# BRIEF:
Tally every line of the records below that includes "Российской", and reply with the total alone.
[Opening EXTRACTED DATA section]
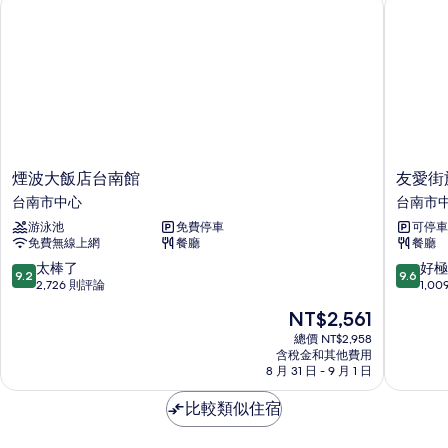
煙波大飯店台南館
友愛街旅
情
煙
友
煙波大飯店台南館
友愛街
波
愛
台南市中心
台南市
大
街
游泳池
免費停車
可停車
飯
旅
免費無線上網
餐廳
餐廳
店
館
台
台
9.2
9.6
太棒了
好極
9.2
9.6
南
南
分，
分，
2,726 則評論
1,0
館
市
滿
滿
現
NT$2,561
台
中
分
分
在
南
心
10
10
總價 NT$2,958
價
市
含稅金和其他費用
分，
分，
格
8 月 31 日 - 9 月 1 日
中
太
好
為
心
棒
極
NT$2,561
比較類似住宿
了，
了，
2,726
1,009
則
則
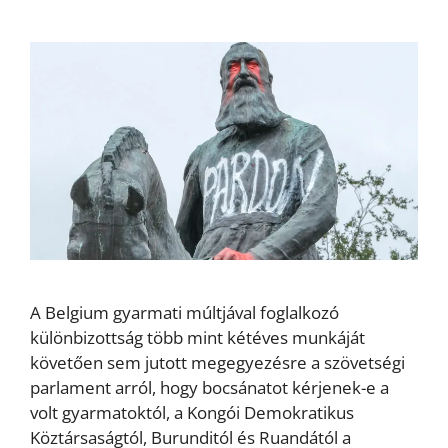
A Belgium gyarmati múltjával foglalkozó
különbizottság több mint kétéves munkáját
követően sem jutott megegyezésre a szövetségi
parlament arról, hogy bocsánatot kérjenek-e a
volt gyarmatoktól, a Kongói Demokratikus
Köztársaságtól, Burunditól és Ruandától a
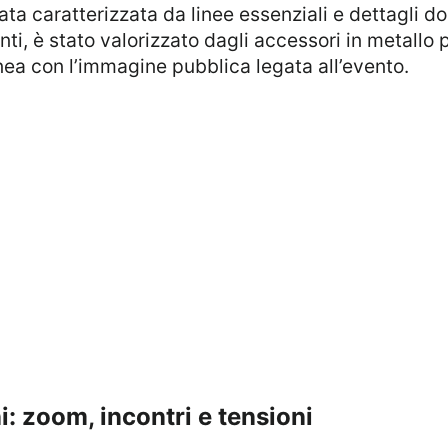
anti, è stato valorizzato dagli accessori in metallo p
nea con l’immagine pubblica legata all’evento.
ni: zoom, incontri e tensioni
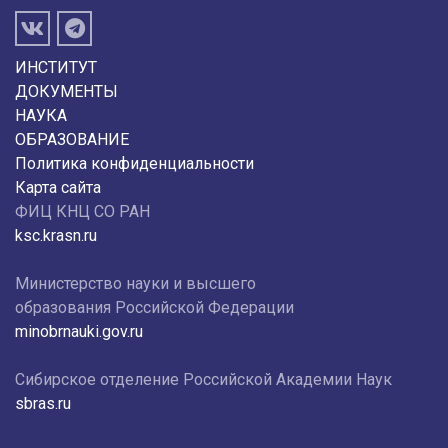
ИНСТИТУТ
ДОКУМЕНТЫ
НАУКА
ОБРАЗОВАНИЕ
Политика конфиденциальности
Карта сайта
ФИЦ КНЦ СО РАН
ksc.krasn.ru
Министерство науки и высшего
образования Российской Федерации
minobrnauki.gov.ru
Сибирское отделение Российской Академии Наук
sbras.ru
[Closing EXTRACTED DATA section]
# TASK OUTPUT:
2